その他、DTBの第二の地球には旧約聖書から持ち込んだ方舟のモチーフも見られる。ズヴィズダー以前の時点の岡村天斎監督に、契約者の存する争いの世界、そんな世界は生まれ変わりなどしない限りどうしようもないというような諦めがあったことを示唆しないかと思う。
何にせよDTBは陰鬱なスパイアクションのなりをした恋愛ものであるが、それを観るもののうちにそういった宗教を想起させる物語でもあるということは言えるのではないだろうか。
DTBとズヴィズダーにはポリコレの面からの批判に耐えることのできない点がいろいろあるのだろうとは思う。ポリコレに通じているわけでもないから、どこまでそんな批判がありうるのかはわからない。私は商業アニメだから割り切って見ているが、けれどもそもそも色々なものがカモフラージュとして配置されて真意が意図的に隠されている感がある。
だから、私はDTBとズヴィズダーはその最も基本的な意味の読解が誰にもされていない手つかずの状態で10年間程度見過ごされてきたのだと思っている。基本的な意味の読解がなされたあと、初めて社会的な条件からの読解を行うことができるのではないか、その読解のスタート地点にようやく立ったのだと私は思っている。今はそういった観点からの読解もする気はあまりないけれど。
2023/6/3
岡村天斎監督作品を交換様式論で読み解く可能性
早速前言を撤回するようなことをしてしまっている。これだから自分は信用ならねえ。DTBとズヴィズダーは柄谷行人の交換様式論で読み解くことが出来る可能性があることに気づいた。アニメ作品だからどうとか関係なく、自分の知っているものにパターンがあれば追求してしまう習性を止めれていない。
それはともかく、DTBやズヴィズダーは「帰らない」物語である。その点で攻殻機動隊に少し似ている。DTBは帰る場所を失った者たちが集まっているし、ズヴィズダーは人類の終わりまでただひたすら未来に進むだけ(本編では開始地点のみが描かれているが)。
DTBは交換様式A(互酬性)が破綻し、B(支配-被支配)とC(商品交換)が徹底された世界のメタファーで描かれていて(契約者というモチーフからしてそうだろう)、BやCからの逃避行を描きつつ、Aの互酬的な共同体に回帰しない。DTBはある意味で、BとCの外部へ至ろうとする道が多数描かれている作品でもある。帰る場所のない黒のむかった「関係の外部」、スオウの向かった契約者のいない世界つまり作中のB、Cの暴力が緩和された普通の第二の世界、霧原の立ち上げたBとCの暴力をもたらさないであろう新しい「組織」、契約者(作中のBとCを体現するもの)の先にあるドール(強制的な悟りの状態)の進化の先。しかし、どれも「争い」を止めるものとはみなされない。

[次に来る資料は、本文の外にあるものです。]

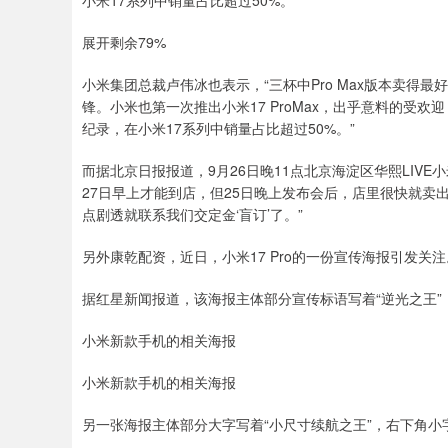
小米17系列中销量占比超过50%。
展开剩余79%
小米集团总裁卢伟冰也表示，“三杯中Pro Max版本卖得最好
锋。小米也第一次推出小米17 ProMax，出乎意料的受
纪录，在小米17系列中销量占比超过50%。”
而据北京日报报道，9月26日晚11点北京海淀区华熙LIVE
27日早上才能到店，但25日晚上发布会后，店里很快就
点剧透就联系我们交定金‘盲订’了。”
另外康乾配资，近日，小米17 Pro的一份宣传海报引发关注
据红星新闻报道，该海报主体部分宣传标语写着“逆光之王”
小米新款手机的相关海报
小米新款手机的相关海报
另一张海报主体部分大字写着“小尺寸续航之王”，右下角小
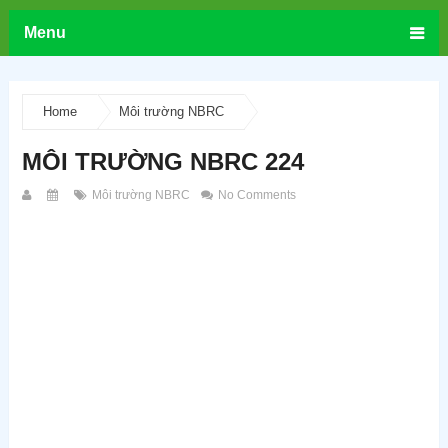
Menu
Home
Môi trường NBRC
MÔI TRƯỜNG NBRC 224
Môi trường NBRC
No Comments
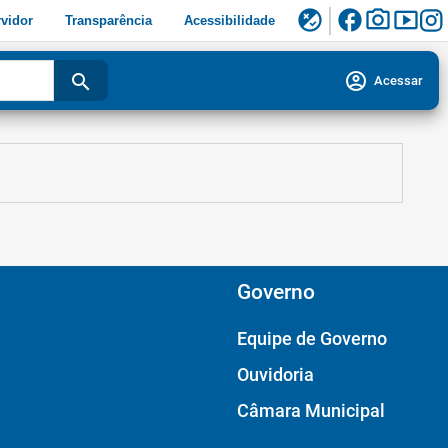
facebook
photo_camera
smart_display
flaky
vidor
Transparência
Acessibilidade
account_circle
search
Acessar
Governo
Equipe de Governo
Ouvidoria
Câmara Municipal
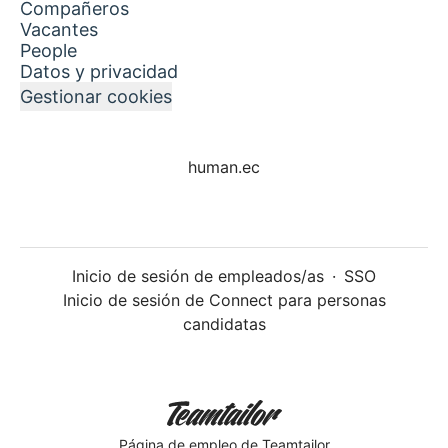
Compañeros
Vacantes
People
Datos y privacidad
Gestionar cookies
human.ec
Inicio de sesión de empleados/as
·
SSO
Inicio de sesión de Connect para personas
candidatas
Página de empleo
de Teamtailor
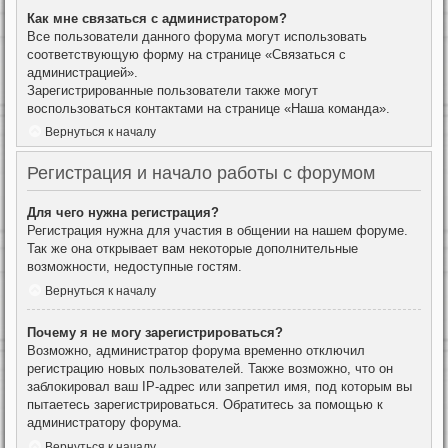
Как мне связаться с администратором?
Все пользователи данного форума могут использовать
соответствующую форму на странице «Связаться с
администрацией».
Зарегистрированные пользователи также могут
воспользоваться контактами на странице «Наша команда».
Вернуться к началу
Регистрация и начало работы с форумом
Для чего нужна регистрация?
Регистрация нужна для участия в общении на нашем форуме.
Так же она открывает вам некоторые дополнительные
возможности, недоступные гостям.
Вернуться к началу
Почему я не могу зарегистрироваться?
Возможно, администратор форума временно отключил
регистрацию новых пользователей. Также возможно, что он
заблокировал ваш IP-адрес или запретил имя, под которым вы
пытаетесь зарегистрироваться. Обратитесь за помощью к
администратору форума.
Вернуться к началу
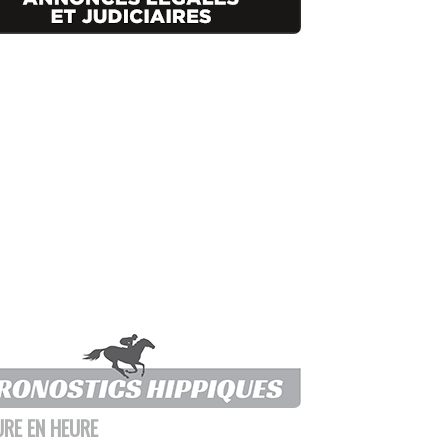
URE EN HEURE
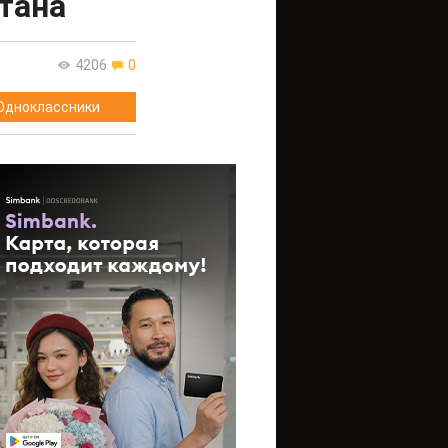
тана
4206
0
Одноклассники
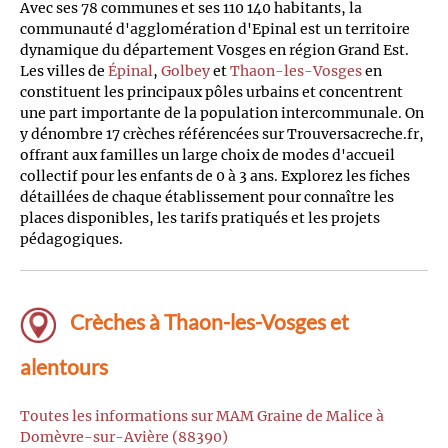
Avec ses 78 communes et ses 110 140 habitants, la
communauté d'agglomération d'Epinal est un territoire
dynamique du département Vosges en région Grand Est.
Les villes de
Épinal
,
Golbey
et
Thaon-les-Vosges
en
constituent les principaux pôles urbains et concentrent
une part importante de la population intercommunale. On
y dénombre 17 crèches référencées sur Trouversacreche.fr,
offrant aux familles un large choix de modes d'accueil
collectif pour les enfants de 0 à 3 ans. Explorez les fiches
détaillées de chaque établissement pour connaître les
places disponibles, les tarifs pratiqués et les projets
pédagogiques.
Crèches à Thaon-les-Vosges et
alentours
Toutes les informations sur MAM Graine de Malice à
Domèvre-sur-Avière (88390)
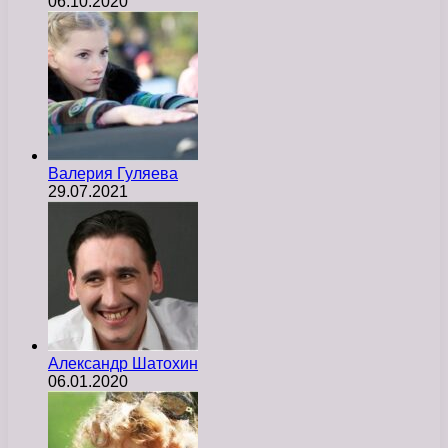
06.10.2020
Валерия Гуляева
29.07.2021
Александр Шатохин
06.01.2020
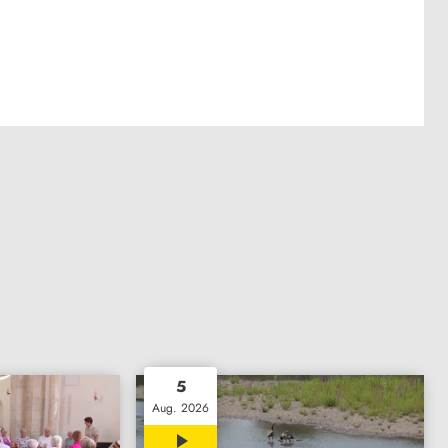
5
Aug. 2026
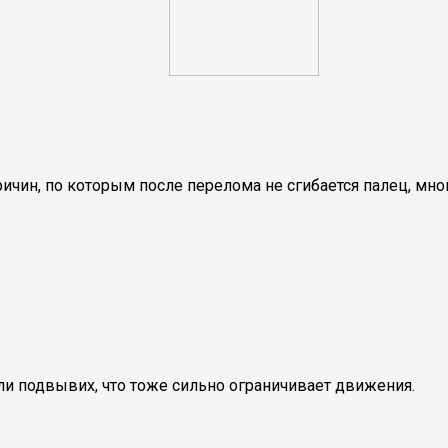
чин, по которым после перелома не сгибается палец, мно
и подвывих, что тоже сильно ограничивает движения.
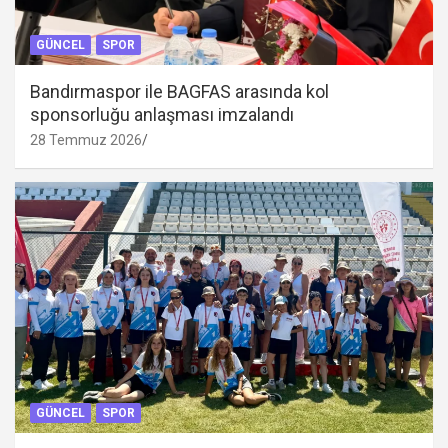
GÜNCEL
SPOR
Bandırmaspor ile BAGFAS arasında kol
sponsorluğu anlaşması imzalandı
28 Temmuz 2026
GÜNCEL
SPOR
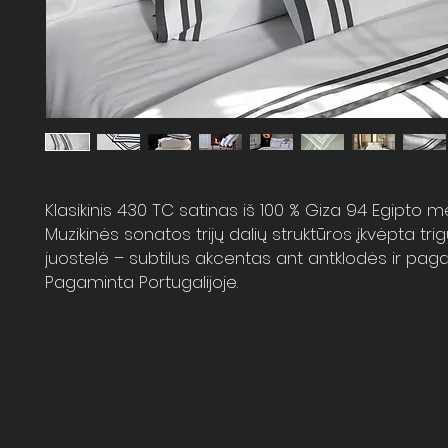
Klasikinis 430 TC satinas iš 100 % Giza 94 Egipto m
Muzikinės sonatos trijų dalių struktūros įkvėpta tri
juostelė – subtilus akcentas ant antklodės ir pagal
Pagaminta Portugalijoje.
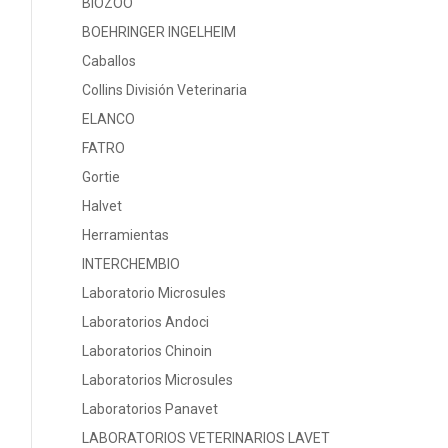
BIOZOO
BOEHRINGER INGELHEIM
Caballos
Collins División Veterinaria
ELANCO
FATRO
Gortie
Halvet
Herramientas
INTERCHEMBIO
Laboratorio Microsules
Laboratorios Andoci
Laboratorios Chinoin
Laboratorios Microsules
Laboratorios Panavet
LABORATORIOS VETERINARIOS LAVET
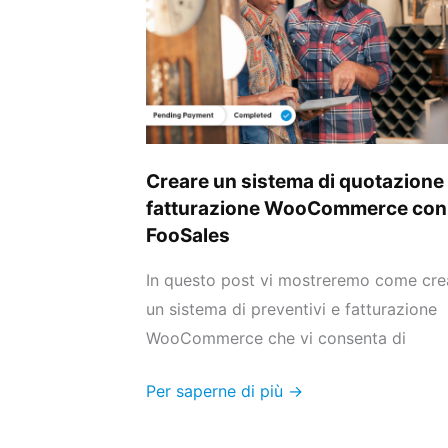
di
quotazione
e
fatturazione
WooCommerce
con
Creare un sistema di quotazione
FooSales
fatturazione WooCommerce con
FooSales
In questo post vi mostreremo come cre
un sistema di preventivi e fatturazione
WooCommerce che vi consenta di
Per saperne di più →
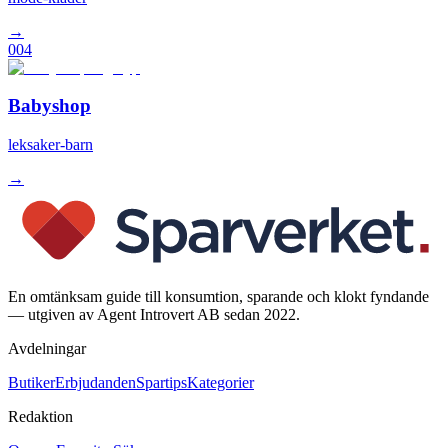
→
004
Babyshop
leksaker-barn
→
En omtänksam guide till konsumtion, sparande och klokt fyndande
— utgiven av Agent Introvert AB sedan 2022.
Avdelningar
Butiker
Erbjudanden
Spartips
Kategorier
Redaktion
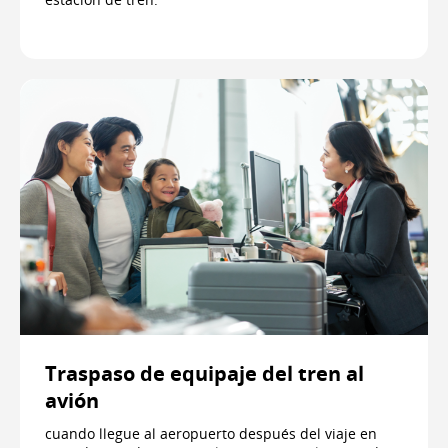
Traspaso de equipaje del tren al
avión
cuando llegue al aeropuerto después del viaje en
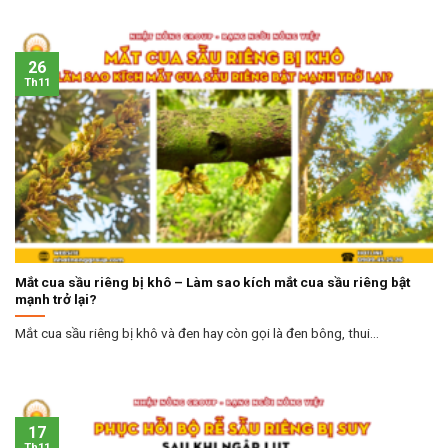
26
Th11
Mắt cua sầu riêng bị khô – Làm sao kích mắt cua sầu riêng bật
mạnh trở lại?
Mắt cua sầu riêng bị khô và đen hay còn gọi là đen bông, thui...
17
Th11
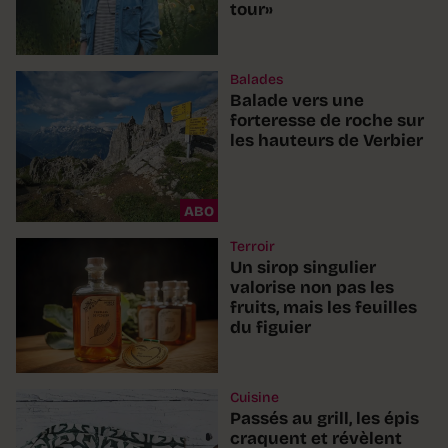
tour»
Balades
Balade vers une
forteresse de roche sur
les hauteurs de Verbier
ABO
Terroir
Un sirop singulier
valorise non pas les
fruits, mais les feuilles
du figuier
Cuisine
Passés au grill, les épis
craquent et révèlent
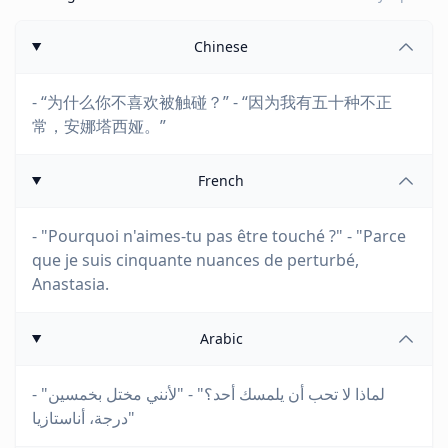
Chinese
- “为什么你不喜欢被触碰？” - “因为我有五十种不正
常，安娜塔西娅。”
French
- "Pourquoi n'aimes-tu pas être touché ?" - "Parce
que je suis cinquante nuances de perturbé,
Anastasia.
Arabic
- "لماذا لا تحب أن يلمسك أحد؟" - "لأنني مختل بخمسين
درجة، أناستازيا"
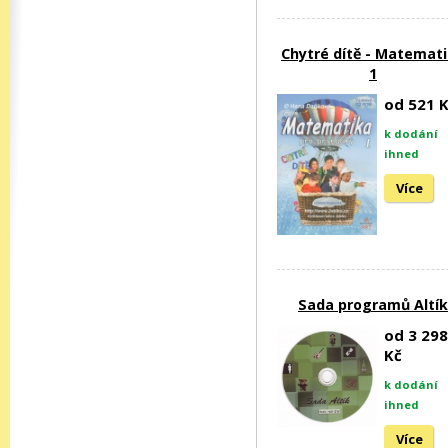
Chytré dítě - Matemat
1
od 521 
k dodání
ihned
Více
Sada programů Altík
od 3 298
Kč
k dodání
ihned
Více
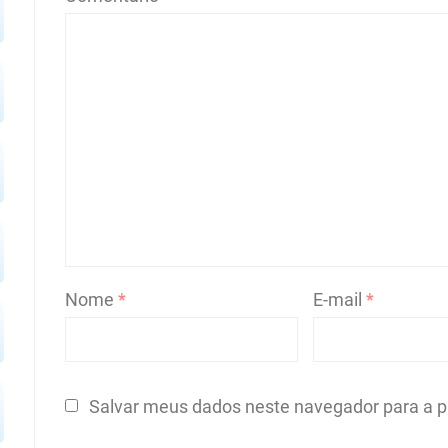
Nome
*
E-mail
*
Salvar meus dados neste navegador para a p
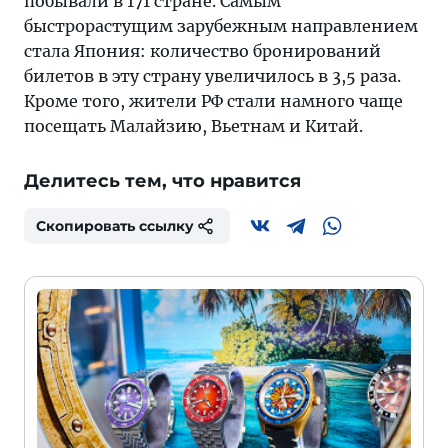
побывали в 171 стране. Самым
быстрорастущим зарубежным направлением
стала Япония: количество бронирований
билетов в эту страну увеличилось в 3,5 раза.
Кроме того, жители РФ стали намного чаще
посещать Малайзию, Вьетнам и Китай.
Делитесь тем, что нравится
Скопировать ссылку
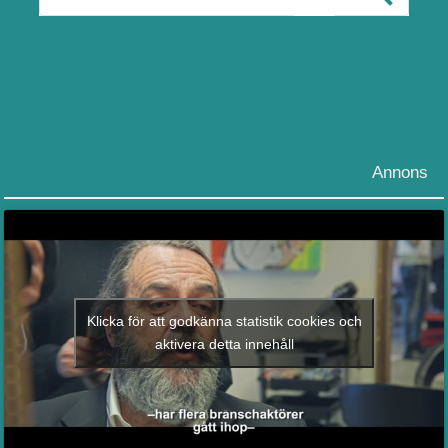
Annons
Klicka för att godkänna statistik cookies och
aktivera detta innehåll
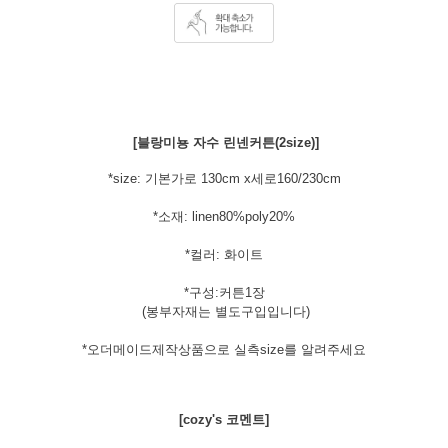
[블랑미뇽 자수 린넨커튼(2size)]
*size: 기본가로 130cm x세로160/230cm
*소재: linen80%poly20%
*컬러: 화이트
*구성:커튼1장
(봉부자재는 별도구입입니다)
*오더메이드제작상품으로 실측size를 알려주세요
[cozy's 코멘트]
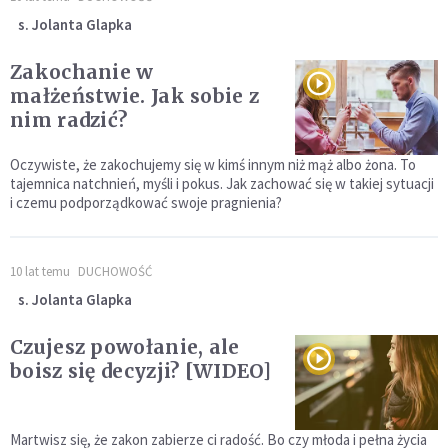
s. Jolanta Glapka
Zakochanie w
małżeństwie. Jak sobie z
nim radzić?
Oczywiste, że zakochujemy się w kimś innym niż mąż albo żona. To
tajemnica natchnień, myśli i pokus. Jak zachować się w takiej sytuacji
i czemu podporządkować swoje pragnienia?
10 lat temu
DUCHOWOŚĆ
s. Jolanta Glapka
Czujesz powołanie, ale
boisz się decyzji? [WIDEO]
Martwisz się, że zakon zabierze ci radość. Bo czy młoda i pełna życia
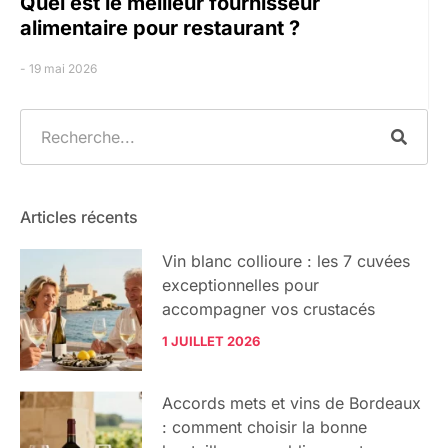
Quel est le meilleur fournisseur
alimentaire pour restaurant ?
19 mai 2026
Articles récents
Vin blanc collioure : les 7 cuvées
exceptionnelles pour
accompagner vos crustacés
1 JUILLET 2026
Accords mets et vins de Bordeaux
: comment choisir la bonne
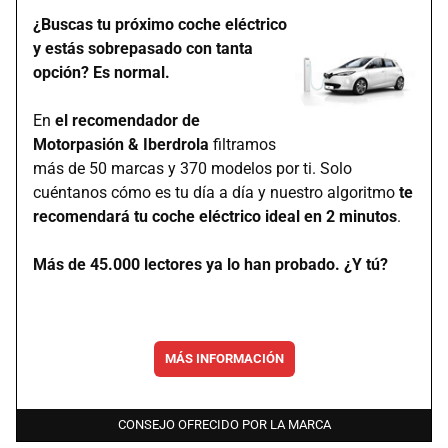
¿Buscas tu próximo coche eléctrico
y estás sobrepasado con tanta
opción? Es normal.
En
el recomendador de
Motorpasión & Iberdrola
filtramos
más de 50 marcas y 370 modelos por ti. Solo
cuéntanos cómo es tu día a día y nuestro algoritmo
te
recomendará tu coche eléctrico ideal en 2 minutos
.
Más de 45.000 lectores ya lo han probado. ¿Y tú?
MÁS INFORMACIÓN
CONSEJO OFRECIDO POR LA MARCA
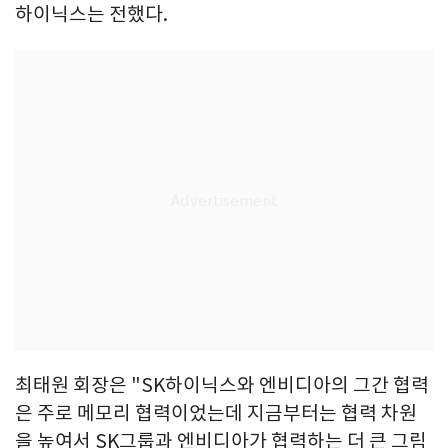
하이닉스는 전했다.
최태원 회장은 "SK하이닉스와 엔비디아의 그간 협력
은 주로 메모리 협력이었는데 지금부터는 협력 차원
을 높여서 SK그룹과 엔비디아가 협력하는 더 큰 그림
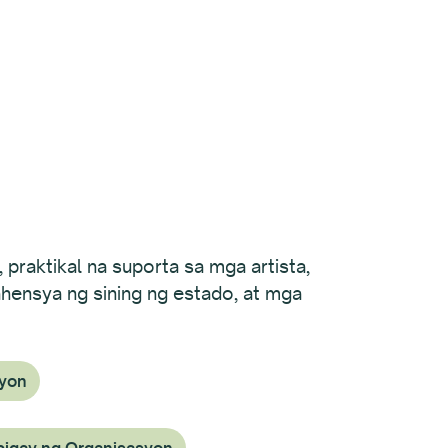
 praktikal na suporta sa mga artista,
ahensya ng sining ng estado, at mga
syon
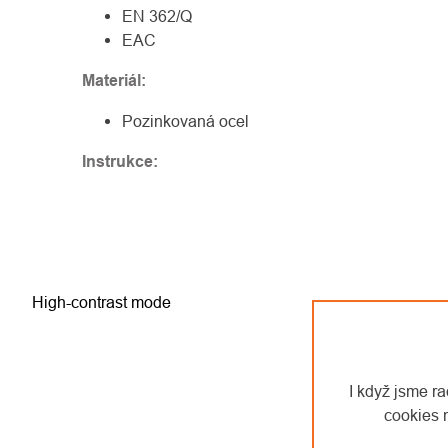
EN 362/Q
EAC
Materiál:
Pozinkovaná ocel
Instrukce:
High-contrast mode
I když jsme r
cookies 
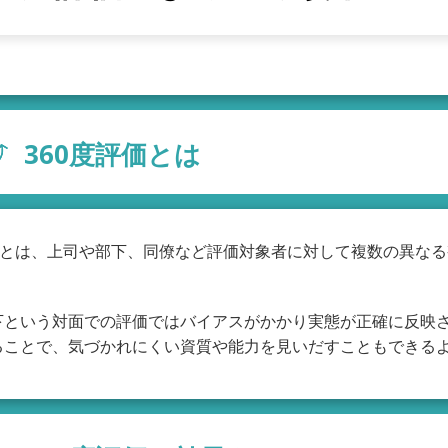
360度評価とは
評価とは、上司や部下、同僚など評価対象者に対して複数の異な
下という対面での評価ではバイアスがかかり実態が正確に反映さ
ることで、気づかれにくい資質や能力を見いだすこともできる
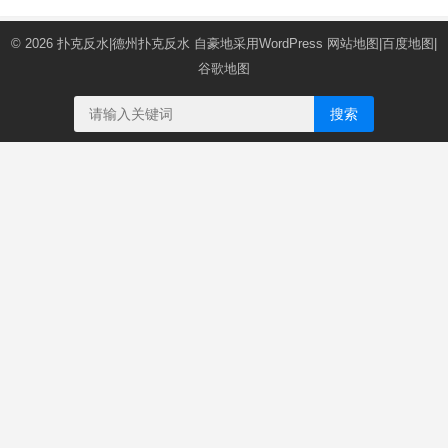
© 2026
扑克反水|德州扑克反水
自豪地采用WordPress
网站地图
|
百度地图
|
谷歌地图
搜索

ズヴィズダーはAないしBの組織と見れるが、しかし、その征服の仕方は「美」と「性愛」の名において誰一人取り残さずすべての人類を「説得」するという手法であり、AとBの暴力は真っ向から否定している。ズヴィズダーは本質的に閉じた共同体や交換様式Bとは異なる。「国家は他の国家に対して国家である」のに対し、ズヴィズダーはすべての人民の「説得」による征服、「世界征服」というその目的の本性上、「現在の空間」上に「敵」、「外部」を持つことを完全に否定しているからだ。ズヴィズダーが明確に意識している「外部」は「未来」のみであろう。
ただし、Cについてはあまり描かれていないかもしれない。人類最後の人間がかなり荒廃した世界を生きているところを見ると、その点はあきらめた感があるかもしれない。
また、人類の最後に至るまでの過程が全く描かれていないため、いかにそうなったのかを読み解く手がかりはあまり与えられていない。あるいは、ズヴィズダーは美や争い、知、正義といった抽象概念の紡ぐ神話でもあるから、何かとても古典的なものの別次元での回帰と見ることのできる可能性はあるかもしれない。
少なくとも以上のように考えれば、描写されてはいなくとも、ズヴィズダーとDTBにはDを考えるベースとなりそうなもの、普遍宗教への手がかりがあるような気もする。このようなことが意図されて描かれたものか、そうでないかは問題ではない。パターンがあればそれを読むことは可能だ。実際このような観点でみれば、この岡村天斎監督の2作品はある意味でDを求めた彷徨の記録に他ならないだろう。
いずれにせよ、柄谷行人にせよ、岡村天斎にせよ、いまだ交換様式ABCの先は語られていない。それは人間の意志で人為的にもたらすことができるものでないという感覚が共有されているようにも思う。時間があればもう一度この作品について考えてみたい。
2023/6/11
黒の交換様式論、価値体系とDと存在の真理、ズヴィズダーの2つの態度
このように見たとき、黒という「普通の人間」の「特異性」がある種の人々の現実に近い何かとして、そして、それに理想を重ね合わせた夢の姿として現れるだろう。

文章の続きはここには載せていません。